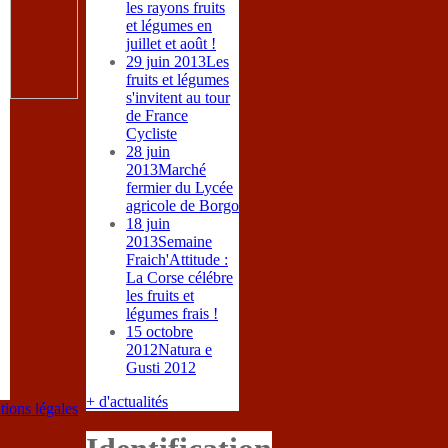
les rayons fruits
et légumes en
juillet et août !
29 juin 2013
Les
fruits et légumes
s'invitent au tour
de France
Cycliste
28 juin
2013
Marché
fermier du Lycée
agricole de Borgo
18 juin
2013
Semaine
Fraich'Attitude :
La Corse célébre
les fruits et
légumes frais !
15 octobre
2012
Natura e
Gusti 2012
+ d'actualités
ions légales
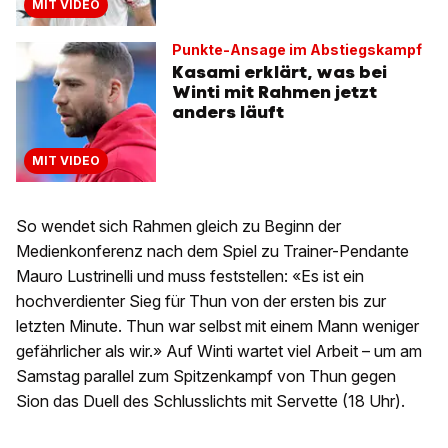
MIT VIDEO
Punkte-Ansage im Abstiegskampf
Kasami erklärt, was bei
Winti mit Rahmen jetzt
anders läuft
MIT VIDEO
So wendet sich Rahmen gleich zu Beginn der
Medienkonferenz nach dem Spiel zu Trainer-Pendante
Mauro Lustrinelli und muss feststellen: «Es ist ein
hochverdienter Sieg für Thun von der ersten bis zur
letzten Minute. Thun war selbst mit einem Mann weniger
gefährlicher als wir.» Auf Winti wartet viel Arbeit – um am
Samstag parallel zum Spitzenkampf von Thun gegen
Sion das Duell des Schlusslichts mit Servette (18 Uhr).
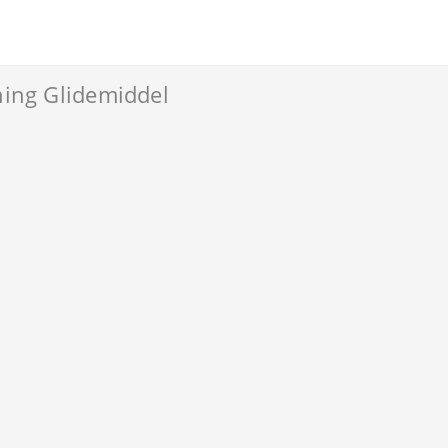
thing Glidemiddel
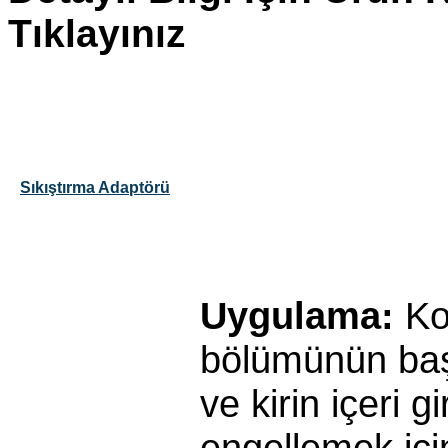
Tıklayınız
Sıkıştırma Adaptörü
Uygulama:
Ko
bölümünün ba
ve kirin içeri g
engellemek için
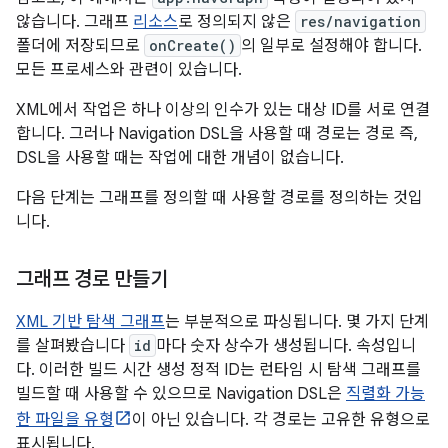
않습니다. 그래프
리소스
로 정의되지 않은
res/navigation
폴더에 저장되므로
onCreate()
의 일부로 설정해야 합니다.
모든 프로세스와 관련이 있습니다.
XML에서 작업은 하나 이상의 인수가 있는 대상 ID를 서로 연결
합니다. 그러나 Navigation DSL을 사용할 때 경로는 경로 즉,
DSL을 사용할 때는 작업에 대한 개념이 없습니다.
다음 단계는 그래프를 정의할 때 사용할 경로를 정의하는 것입
니다.
그래프 경로 만들기
XML 기반 탐색 그래프
는 부분적으로 파싱됩니다. 몇 가지 단계
를 살펴봤습니다
id
마다 숫자 상수가 생성됩니다. 속성입니
다. 이러한 빌드 시간 생성 정적 ID는 런타임 시 탐색 그래프를
빌드할 때 사용할 수 있으므로 Navigation DSL은
직렬화 가능
한 파일을 유형
이 아닌 있습니다. 각 경로는 고유한 유형으로
표시됩니다.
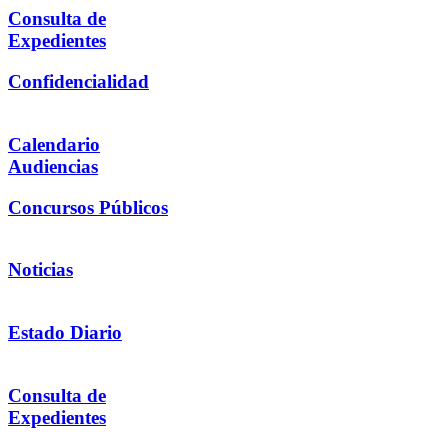
Consulta de
Expedientes
Confidencialidad
Calendario
Audiencias
Concursos Públicos
Noticias
Estado Diario
Consulta de
Expedientes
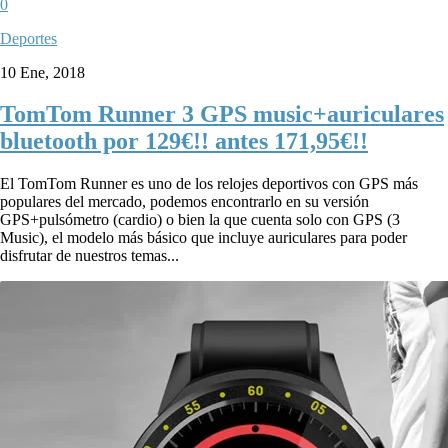
0
Deportes
10 Ene, 2018
TomTom Runner 3 GPS music+auriculares
bluetooth por 129€!! antes 171,95€!!
El TomTom Runner es uno de los relojes deportivos con GPS más
populares del mercado, podemos encontrarlo en su versión
GPS+pulsómetro (cardio) o bien la que cuenta solo con GPS (3
Music), el modelo más básico que incluye auriculares para poder
disfrutar de nuestros temas...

# # # # #

- Requirement -
A verbatim transcript of the entries above is required, with the pictures left out.

- Response to this task -
les rayons fruits
et légumes en
juillet et août !
29 juin 2013
Les
fruits et légumes
s'invitent au tour
de France
Cycliste
28 juin
2013
Marché
fermier du Lycée
agricole de Borgo
18 juin
2013
Semaine
Fraich'Attitude :
La Corse célébre
les fruits et
légumes frais !
15 octobre
2012
Natura e
Gusti 2012
+ d'actualités
ions légales
MIT VIDEO
Punkte-Ansage im Abstiegskampf
Kasami erklärt, was bei
Winti mit Rahmen jetzt
anders läuft
MIT VIDEO
So wendet sich Rahmen gleich zu Beginn der
Medienkonferenz nach dem Spiel zu Trainer-Pendante
Mauro Lustrinelli und muss feststellen: «Es ist ein
hochverdienter Sieg für Thun von der ersten bis zur
letzten Minute. Thun war selbst mit einem Mann weniger
gefährlicher als wir.» Auf Winti wartet viel Arbeit – um am
Samstag parallel zum Spitzenkampf von Thun gegen
Sion das Duell des Schlusslichts mit Servette (18 Uhr).
thing Glidemiddel
Tıklayınız
Sıkıştırma Adaptörü
Uygulama:
Ko
bölümünün ba
ve kirin içeri g
engellemek için
않습니다. 그래프
리소스
로 정의되지 않은
res/navigation
폴더에 저장되므로
onCreate()
의 일부로 설정해야 합니다.
모든 프로세스와 관련이 있습니다.
XML에서 작업은 하나 이상의 인수가 있는 대상 ID를 서로 연결
합니다. 그러나 Navigation DSL을 사용할 때 경로는 경로 즉,
DSL을 사용할 때는 작업에 대한 개념이 없습니다.
다음 단계는 그래프를 정의할 때 사용할 경로를 정의하는 것입
니다.
그래프 경로 만들기
XML 기반 탐색 그래프
는 부분적으로 파싱됩니다. 몇 가지 단계
를 살펴봤습니다
id
마다 숫자 상수가 생성됩니다. 속성입니
다. 이러한 빌드 시간 생성 정적 ID는 런타임 시 탐색 그래프를
빌드할 때 사용할 수 있으므로 Navigation DSL은
직렬화 가능
한 파일을 유형
이 아닌 있습니다. 각 경로는 고유한 유형으로
표시됩니다.
Consulta de
Expedientes
Confidencialidad
Calendario
Audiencias
Concursos Públicos
Noticias
Estado Diario
Consulta de
Expedientes
0
Deportes
10 Ene, 2018
TomTom Runner 3 GPS music+auriculares
bluetooth por 129€!! antes 171,95€!!
El TomTom Runner es uno de los relojes deportivos con GPS más
populares del mercado, podemos encontrarlo en su versión
GPS+pulsómetro (cardio) o bien la que cuenta solo con GPS (3
Music), el modelo más básico que incluye auriculares para poder
disfrutar de nuestros temas...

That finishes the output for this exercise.